Joanna Via Facebook: I too find it discouraging when dancers don't view their art form. on another note, i feel similarly when dancers don't practice their art form by not going to class and substitue with only going the gym, yoga, pilates and so on. the more experiences you have the more you can draw from to create your own dances. your body needs to be the ... See Morevehicle for knowedge not just your brain. I well versed body will have the most diverse body of work. I think its important to see as much as you can so you can formulate a point of view. "good work" in my opinion is when I am: 1. interested in what is happening 2. provokes questions or thoughts 3. is coherent and not self indulgent for the sake of being artsy. 4. the choreogprapher has taken the time to ask some basic questions- what is the space doing, are there relationships to other bodies or space, have i exhausted all possible options, am i saying something- if not make that clear as well. i don't have to like a dance to repsect it. i am also not one for gimmicks to make a dance into something. it should stand on its own and be enhanced by other attributes or media.
i like to see things that i know i can do and things that are totally outside my comfort zone. if its well developed i like it regardless of the "style." for example: i don't love jazz but when i see a good jazz dance i can appreciate it.

Sydnie said...

I agree with you %100. The point that what I respect is different than what I really like to see is what I am getting at here. But how could I know it, if I didn't experience that for myself? The point about going to class is also well taken. I'm really starting to find my niche as far as the type of movement I think works best for my body, but I never would know if I didn't take all kinds of classes.

Sydnie said...

Elizabeth Via Facebook: I agree with a lot of what has been said. As I've been delving into the dance scene in the Twin Cities I've gone to see a broad range of performances and have been both delighted and let down by things that I did not anticipate having those particular reactions to. This just might be me, but I've been surprised at how a lot of the "successful" or "popular" work is the least rewarding in terms of content or point of view- even though the dancers are awesome. Even if a performance is not your cup of tea you can always glean things from the experience (such as "wow I don't want to make that kind of work- here is what I learned about what I dislike; how can I avoid doing those things").
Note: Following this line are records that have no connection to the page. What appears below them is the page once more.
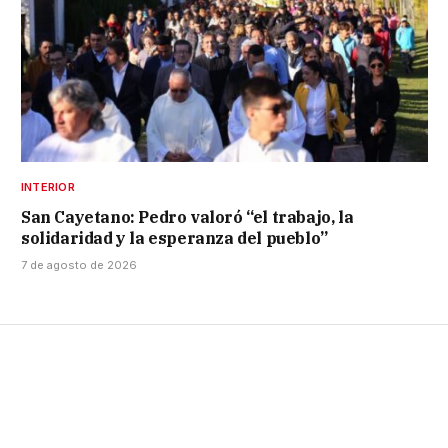
INTERIOR
San Cayetano: Pedro valoró “el trabajo, la
solidaridad y la esperanza del pueblo”
7 de agosto de 2026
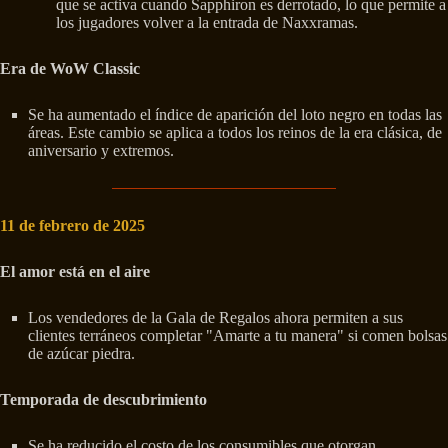
que se activa cuando Sapphiron es derrotado, lo que permite a
los jugadores volver a la entrada de Naxxramas.
Era de WoW Classic
Se ha aumentado el índice de aparición del loto negro en todas las
áreas. Este cambio se aplica a todos los reinos de la era clásica, de
aniversario y extremos.
11 de febrero de 2025
El amor está en el aire
Los vendedores de la Gala de Regalos ahora permiten a sus
clientes terráneos completar "Amarte a tu manera" si comen bolsas
de azúcar piedra.
Temporada de descubrimiento
Se ha reducido el costo de los consumibles que otorgan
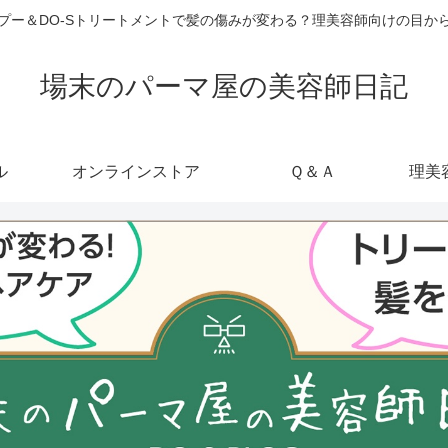
ャンプー＆DO-Sトリートメントで髪の傷みが変わる？理美容師向けの目
場末のパーマ屋の美容師日記
ル
オンラインストア
Ｑ＆Ａ
理美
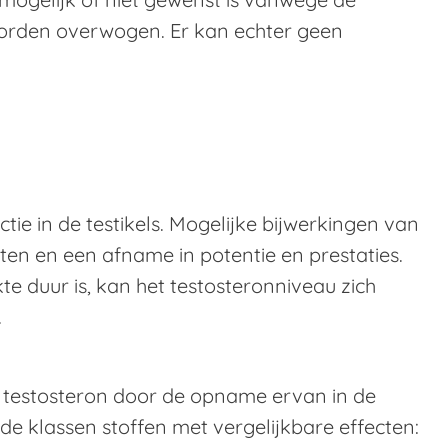
orden overwogen. Er kan echter geen
e in de testikels. Mogelijke bijwerkingen van
ten en een afname in potentie en prestaties.
 duur is, kan het testosteronniveau zich
.
 testosteron door de opname ervan in de
nde klassen stoffen met vergelijkbare effecten:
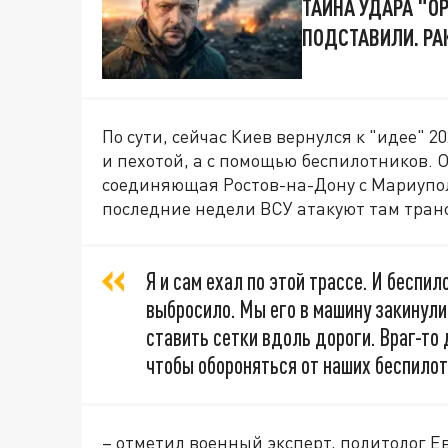
ТАЙНА УДАРА "О
ПОДСТАВИЛИ. РА
По сути, сейчас Киев вернулся к "идее" 
и пехотой, а с помощью беспилотников. О
соединяющая Ростов-на-Дону с Мариупол
последние недели ВСУ атакуют там тран
Я и сам ехал по этой трассе. И беспи
выбросило. Мы его в машину закинули,
ставить сетки вдоль дороги. Враг-то 
чтобы обороняться от наших беспилот
– отметил военный эксперт, политолог 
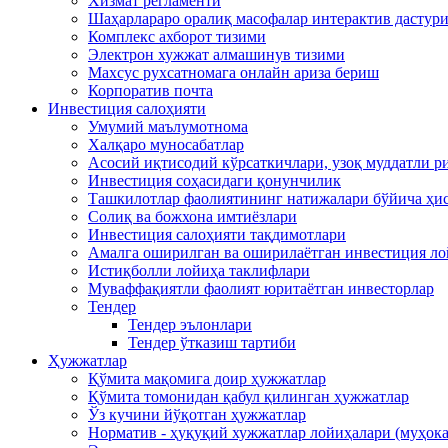
Хизмат регламенти
Шаҳарлараро оралиқ масофалар интерактив дастур
Комплекс ахборот тизими
Электрон хужжат алмашинув тизими
Махсус рухсатномага онлайн ариза бериш
Корпоратив почта
Инвестиция салоҳияти
Умумий маълумотнома
Xалқаро муносабатлар
Асосий иқтисодий кўрсаткичлари, узоқ муддатли 
Инвестиция соҳасидаги қонунчилик
Ташкилотлар фаолиятининг натижалари бўйича ҳи
Солиқ ва божхона имтиёзлари
Инвестиция салоҳияти тақдимотлари
Амалга оширилган ва оширилаётган инвестиция л
Истиқболли лойиҳа таклифлари
Муваффақиятли фаолият юритаётган инвесторлар
Тендер
Тендер эълонлари
Тендер ўтказиш тартиби
Ҳужжатлар
Қўмита мақомига доир ҳужжатлар
Қўмита томонидан қабул қилинган ҳужжатлар
Ўз кучини йўқотган ҳужжатлар
Норматив - ҳуқуқий хужжатлар лойиҳалари (муҳок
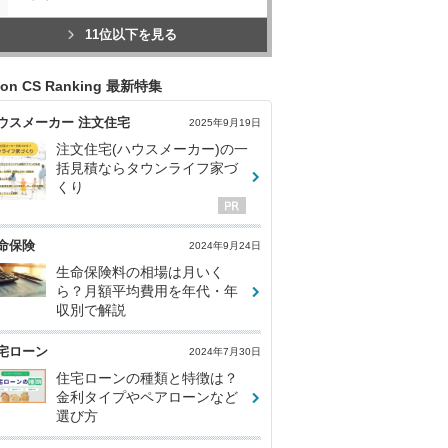
11位以下を見る
con CS Ranking 最新特集
ウスメーカー 注文住宅
2025年9月19日
注文住宅(ハウスメーカー)の一
括見積ならタウンライフ家づ
くり
命保険
2024年9月24日
生命保険料の相場は月いく
ら？月額平均費用を年代・年
収別で解説
宅ローン
2024年7月30日
住宅ローンの種類と特徴は？
金利タイプやペアローンなど
選び方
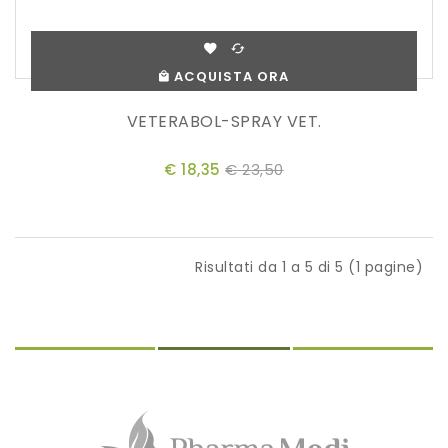
ACQUISTA ORA
VETERABOL-SPRAY VET.
€ 18,35
€ 23,50
Risultati da 1 a 5 di 5 (1 pagine)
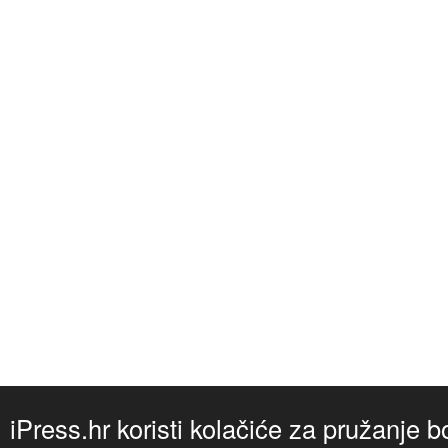
iPress.hr koristi kolačiće za pružanje b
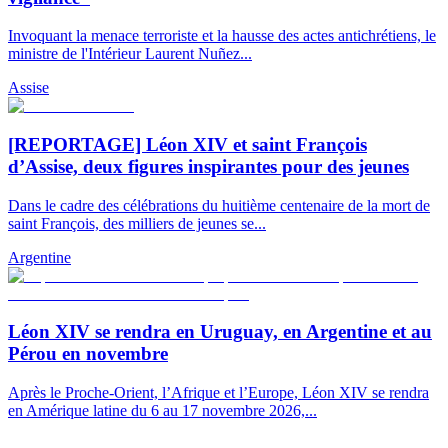
Invoquant la menace terroriste et la hausse des actes antichrétiens, le
ministre de l'Intérieur Laurent Nuñez...
Assise
[REPORTAGE] Léon XIV et saint François
d’Assise, deux figures inspirantes pour des jeunes
Dans le cadre des célébrations du huitième centenaire de la mort de
saint François, des milliers de jeunes se...
Argentine
Léon XIV se rendra en Uruguay, en Argentine et au
Pérou en novembre
Après le Proche-Orient, l’Afrique et l’Europe, Léon XIV se rendra
en Amérique latine du 6 au 17 novembre 2026,...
From a Doer point of view, unfortunately the dance that is the most fun or most feel good on the body is NOT always the most interesting to watch or frequently is not the right movement style/ idiom to employ to get a point across. As much as I love rolling around on the floor feeling my bones be hollow and my fluids cascading around my body maybe not as fascinating for the viewer? (However that practice may provide tools that can be employed for another end- re quality, tone, etc).

Duh I am a class freak (AND I go to yoga and work out etc) so I would side with Jo on that being a requisite for being the best dancer possible. If you only train your body to be one way you're limiting your range of possibilities for expression...especially if you stay in your comfort zone. ... See More

As far as "good work" goes I think a lot of it has to do with how aware the creators are about what they are doing and why. Most crap out there is a result of people not pondering their choices or examining what those choices might reveal about their worldview (re: gender politics, sexual politics, ideology, etc).

Thanks for the discussion Syd. Always a pleasure to hear what other people are experiencing.